> [Task data]
- Opening Delimiter -
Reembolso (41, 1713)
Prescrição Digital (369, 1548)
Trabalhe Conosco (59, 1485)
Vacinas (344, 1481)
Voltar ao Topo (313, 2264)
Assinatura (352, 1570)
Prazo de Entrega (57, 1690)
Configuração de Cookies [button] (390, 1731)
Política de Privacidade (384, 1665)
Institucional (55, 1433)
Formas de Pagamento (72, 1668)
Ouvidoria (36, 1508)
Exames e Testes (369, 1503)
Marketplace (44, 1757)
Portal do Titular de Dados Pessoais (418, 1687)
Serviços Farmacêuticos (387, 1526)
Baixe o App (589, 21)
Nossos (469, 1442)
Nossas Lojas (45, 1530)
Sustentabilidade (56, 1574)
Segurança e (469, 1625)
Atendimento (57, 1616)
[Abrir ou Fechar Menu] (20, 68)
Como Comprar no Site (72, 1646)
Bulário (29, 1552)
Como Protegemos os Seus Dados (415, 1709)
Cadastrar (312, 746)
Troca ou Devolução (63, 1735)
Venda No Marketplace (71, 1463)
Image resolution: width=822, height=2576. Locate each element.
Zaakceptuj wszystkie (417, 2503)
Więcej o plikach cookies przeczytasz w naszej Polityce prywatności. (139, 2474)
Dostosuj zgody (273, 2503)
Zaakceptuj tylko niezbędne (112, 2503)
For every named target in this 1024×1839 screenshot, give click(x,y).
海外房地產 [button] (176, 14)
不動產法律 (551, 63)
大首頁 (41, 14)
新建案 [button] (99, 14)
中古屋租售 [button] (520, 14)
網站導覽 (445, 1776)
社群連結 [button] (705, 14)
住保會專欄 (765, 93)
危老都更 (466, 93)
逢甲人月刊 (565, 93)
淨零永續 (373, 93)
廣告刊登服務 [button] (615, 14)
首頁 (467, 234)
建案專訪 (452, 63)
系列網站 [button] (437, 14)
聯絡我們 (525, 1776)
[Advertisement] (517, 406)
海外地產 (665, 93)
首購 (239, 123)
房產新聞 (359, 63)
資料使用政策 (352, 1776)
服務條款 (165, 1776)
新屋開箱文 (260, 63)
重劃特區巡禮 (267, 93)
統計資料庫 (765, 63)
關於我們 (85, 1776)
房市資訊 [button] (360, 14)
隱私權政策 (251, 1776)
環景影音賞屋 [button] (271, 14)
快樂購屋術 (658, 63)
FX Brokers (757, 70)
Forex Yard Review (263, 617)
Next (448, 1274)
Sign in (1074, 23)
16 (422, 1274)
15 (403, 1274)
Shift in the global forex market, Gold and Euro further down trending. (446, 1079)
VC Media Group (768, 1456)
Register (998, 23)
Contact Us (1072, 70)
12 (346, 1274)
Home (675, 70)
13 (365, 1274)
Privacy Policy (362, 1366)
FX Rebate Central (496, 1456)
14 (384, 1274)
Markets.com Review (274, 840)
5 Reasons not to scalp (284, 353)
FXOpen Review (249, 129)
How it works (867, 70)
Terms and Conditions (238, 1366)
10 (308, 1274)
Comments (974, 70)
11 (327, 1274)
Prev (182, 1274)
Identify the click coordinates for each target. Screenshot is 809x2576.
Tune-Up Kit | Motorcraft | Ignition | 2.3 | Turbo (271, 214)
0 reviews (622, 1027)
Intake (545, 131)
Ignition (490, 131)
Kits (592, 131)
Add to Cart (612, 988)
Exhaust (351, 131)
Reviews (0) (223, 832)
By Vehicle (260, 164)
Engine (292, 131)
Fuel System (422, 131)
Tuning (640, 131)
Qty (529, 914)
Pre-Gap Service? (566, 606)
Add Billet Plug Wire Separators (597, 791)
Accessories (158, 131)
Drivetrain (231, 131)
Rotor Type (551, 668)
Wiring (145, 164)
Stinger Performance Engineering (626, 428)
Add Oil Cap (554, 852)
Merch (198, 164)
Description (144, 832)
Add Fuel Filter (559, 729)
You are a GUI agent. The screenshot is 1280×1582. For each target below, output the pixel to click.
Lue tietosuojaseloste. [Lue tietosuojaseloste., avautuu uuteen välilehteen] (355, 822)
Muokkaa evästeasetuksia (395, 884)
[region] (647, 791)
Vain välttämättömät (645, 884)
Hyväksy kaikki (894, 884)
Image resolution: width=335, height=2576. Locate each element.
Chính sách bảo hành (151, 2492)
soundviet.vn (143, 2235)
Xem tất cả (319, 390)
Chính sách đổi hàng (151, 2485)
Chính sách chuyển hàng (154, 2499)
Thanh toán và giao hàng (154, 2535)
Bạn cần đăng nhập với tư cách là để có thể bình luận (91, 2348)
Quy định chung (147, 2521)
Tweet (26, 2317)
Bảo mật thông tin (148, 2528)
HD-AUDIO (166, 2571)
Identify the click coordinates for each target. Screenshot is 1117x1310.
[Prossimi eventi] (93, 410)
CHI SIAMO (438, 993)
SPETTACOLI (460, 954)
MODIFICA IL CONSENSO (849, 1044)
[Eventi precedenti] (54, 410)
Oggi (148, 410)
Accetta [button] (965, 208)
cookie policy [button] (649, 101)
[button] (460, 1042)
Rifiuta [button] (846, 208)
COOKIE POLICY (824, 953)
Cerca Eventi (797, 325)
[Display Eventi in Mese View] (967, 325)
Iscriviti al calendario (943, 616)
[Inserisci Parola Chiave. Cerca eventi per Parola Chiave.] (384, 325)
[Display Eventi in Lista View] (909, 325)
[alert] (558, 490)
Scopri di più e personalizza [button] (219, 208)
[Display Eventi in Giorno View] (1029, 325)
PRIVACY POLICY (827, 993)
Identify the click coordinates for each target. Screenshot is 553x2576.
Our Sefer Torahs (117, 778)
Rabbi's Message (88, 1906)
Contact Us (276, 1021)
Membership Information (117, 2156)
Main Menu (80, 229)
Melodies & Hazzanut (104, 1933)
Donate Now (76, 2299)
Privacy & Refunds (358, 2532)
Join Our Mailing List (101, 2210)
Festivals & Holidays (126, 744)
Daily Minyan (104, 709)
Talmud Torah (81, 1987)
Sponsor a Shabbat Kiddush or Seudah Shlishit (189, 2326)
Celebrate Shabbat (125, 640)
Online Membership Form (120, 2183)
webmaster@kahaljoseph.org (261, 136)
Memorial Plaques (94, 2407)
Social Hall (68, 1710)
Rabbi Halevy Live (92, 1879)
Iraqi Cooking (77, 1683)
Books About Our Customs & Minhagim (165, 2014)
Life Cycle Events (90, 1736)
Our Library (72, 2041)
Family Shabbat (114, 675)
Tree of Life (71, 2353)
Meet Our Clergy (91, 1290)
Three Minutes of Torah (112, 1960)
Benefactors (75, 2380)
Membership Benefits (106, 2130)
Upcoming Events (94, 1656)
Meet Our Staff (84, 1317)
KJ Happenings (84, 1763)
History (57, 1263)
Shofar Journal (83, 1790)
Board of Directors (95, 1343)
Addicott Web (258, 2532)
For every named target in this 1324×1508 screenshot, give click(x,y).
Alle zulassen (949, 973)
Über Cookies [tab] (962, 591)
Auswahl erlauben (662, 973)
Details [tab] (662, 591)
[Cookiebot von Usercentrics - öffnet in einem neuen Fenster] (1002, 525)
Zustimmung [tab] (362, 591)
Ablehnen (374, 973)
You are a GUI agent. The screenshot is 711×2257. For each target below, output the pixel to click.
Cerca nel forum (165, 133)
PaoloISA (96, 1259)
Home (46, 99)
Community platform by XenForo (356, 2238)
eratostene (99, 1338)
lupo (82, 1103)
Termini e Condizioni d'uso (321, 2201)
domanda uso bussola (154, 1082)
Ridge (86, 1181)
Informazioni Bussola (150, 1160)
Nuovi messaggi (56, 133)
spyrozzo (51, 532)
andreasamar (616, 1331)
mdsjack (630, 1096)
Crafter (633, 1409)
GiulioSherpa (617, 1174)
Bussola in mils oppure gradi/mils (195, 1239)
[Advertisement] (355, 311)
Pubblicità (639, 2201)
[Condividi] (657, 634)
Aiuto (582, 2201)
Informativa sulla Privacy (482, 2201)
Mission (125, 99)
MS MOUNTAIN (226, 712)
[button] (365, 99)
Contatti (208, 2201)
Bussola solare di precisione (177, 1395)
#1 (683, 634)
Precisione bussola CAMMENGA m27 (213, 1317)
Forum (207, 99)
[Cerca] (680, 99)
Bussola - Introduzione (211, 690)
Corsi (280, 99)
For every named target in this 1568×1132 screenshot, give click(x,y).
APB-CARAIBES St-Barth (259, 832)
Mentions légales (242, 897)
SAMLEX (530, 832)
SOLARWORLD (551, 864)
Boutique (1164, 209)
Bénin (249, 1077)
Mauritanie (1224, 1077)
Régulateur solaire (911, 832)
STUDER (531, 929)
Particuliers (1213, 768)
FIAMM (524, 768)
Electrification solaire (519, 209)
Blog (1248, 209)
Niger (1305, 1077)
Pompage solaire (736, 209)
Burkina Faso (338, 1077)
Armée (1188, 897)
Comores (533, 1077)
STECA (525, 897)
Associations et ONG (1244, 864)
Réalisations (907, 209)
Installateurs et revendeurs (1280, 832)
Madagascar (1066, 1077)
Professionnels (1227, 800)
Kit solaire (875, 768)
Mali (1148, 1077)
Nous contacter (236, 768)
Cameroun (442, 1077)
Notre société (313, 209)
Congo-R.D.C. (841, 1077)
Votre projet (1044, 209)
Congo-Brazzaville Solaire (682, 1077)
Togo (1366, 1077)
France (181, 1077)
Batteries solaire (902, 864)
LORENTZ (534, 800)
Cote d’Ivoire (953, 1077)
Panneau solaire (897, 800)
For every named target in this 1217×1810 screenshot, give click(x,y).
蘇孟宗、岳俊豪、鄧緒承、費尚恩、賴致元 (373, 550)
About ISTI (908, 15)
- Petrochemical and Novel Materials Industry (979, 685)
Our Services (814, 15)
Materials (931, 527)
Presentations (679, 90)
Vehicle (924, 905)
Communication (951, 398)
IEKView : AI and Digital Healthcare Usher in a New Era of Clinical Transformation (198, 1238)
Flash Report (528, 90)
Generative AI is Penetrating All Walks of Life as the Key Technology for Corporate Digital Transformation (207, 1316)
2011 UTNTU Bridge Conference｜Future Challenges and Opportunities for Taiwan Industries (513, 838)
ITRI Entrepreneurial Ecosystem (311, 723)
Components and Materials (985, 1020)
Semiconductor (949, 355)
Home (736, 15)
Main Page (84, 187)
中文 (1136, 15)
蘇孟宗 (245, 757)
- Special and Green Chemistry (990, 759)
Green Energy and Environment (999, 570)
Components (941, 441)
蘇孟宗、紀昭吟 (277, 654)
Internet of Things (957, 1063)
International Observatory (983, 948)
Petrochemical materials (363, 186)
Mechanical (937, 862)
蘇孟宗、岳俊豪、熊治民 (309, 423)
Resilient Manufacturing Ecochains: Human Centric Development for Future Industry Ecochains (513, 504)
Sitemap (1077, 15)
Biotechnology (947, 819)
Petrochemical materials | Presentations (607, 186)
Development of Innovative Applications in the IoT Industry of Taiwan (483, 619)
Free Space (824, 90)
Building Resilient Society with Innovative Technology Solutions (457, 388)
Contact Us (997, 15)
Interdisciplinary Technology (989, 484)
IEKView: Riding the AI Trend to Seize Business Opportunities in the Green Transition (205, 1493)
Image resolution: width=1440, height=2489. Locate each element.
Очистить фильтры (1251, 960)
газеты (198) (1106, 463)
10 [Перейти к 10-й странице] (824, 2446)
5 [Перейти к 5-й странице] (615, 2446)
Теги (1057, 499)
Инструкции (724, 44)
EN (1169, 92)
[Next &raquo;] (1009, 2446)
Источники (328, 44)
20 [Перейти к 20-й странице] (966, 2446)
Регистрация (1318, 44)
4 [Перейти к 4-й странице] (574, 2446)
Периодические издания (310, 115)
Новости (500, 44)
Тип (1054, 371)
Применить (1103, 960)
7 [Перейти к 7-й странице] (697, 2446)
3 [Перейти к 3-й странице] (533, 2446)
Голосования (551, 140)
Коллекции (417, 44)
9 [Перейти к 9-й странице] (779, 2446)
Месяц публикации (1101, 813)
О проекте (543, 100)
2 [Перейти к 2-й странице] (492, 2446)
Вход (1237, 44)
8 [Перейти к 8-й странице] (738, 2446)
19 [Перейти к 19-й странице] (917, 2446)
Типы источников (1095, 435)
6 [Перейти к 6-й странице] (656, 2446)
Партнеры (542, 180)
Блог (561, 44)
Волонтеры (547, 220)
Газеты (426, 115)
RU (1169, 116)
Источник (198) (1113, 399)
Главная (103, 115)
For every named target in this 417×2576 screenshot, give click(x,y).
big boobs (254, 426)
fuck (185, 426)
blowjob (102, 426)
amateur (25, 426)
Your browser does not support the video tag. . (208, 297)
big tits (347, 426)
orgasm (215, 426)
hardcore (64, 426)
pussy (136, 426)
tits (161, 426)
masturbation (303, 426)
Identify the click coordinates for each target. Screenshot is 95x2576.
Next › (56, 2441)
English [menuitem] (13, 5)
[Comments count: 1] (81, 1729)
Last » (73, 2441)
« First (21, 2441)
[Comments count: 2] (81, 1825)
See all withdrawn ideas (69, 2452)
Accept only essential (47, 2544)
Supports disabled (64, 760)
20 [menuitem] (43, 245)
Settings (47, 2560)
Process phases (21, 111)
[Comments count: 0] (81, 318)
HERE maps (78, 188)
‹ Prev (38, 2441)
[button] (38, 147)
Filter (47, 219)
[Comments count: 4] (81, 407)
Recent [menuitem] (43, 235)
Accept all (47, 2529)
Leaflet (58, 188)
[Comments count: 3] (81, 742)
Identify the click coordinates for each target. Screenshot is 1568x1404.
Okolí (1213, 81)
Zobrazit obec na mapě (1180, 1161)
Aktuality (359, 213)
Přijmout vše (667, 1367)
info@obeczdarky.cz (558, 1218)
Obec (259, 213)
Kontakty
- Closing Delimiter -
> [Exercise description]
Tally the lines of the listing that include "this". Reply with nothing but the count.

> [Written solution]
5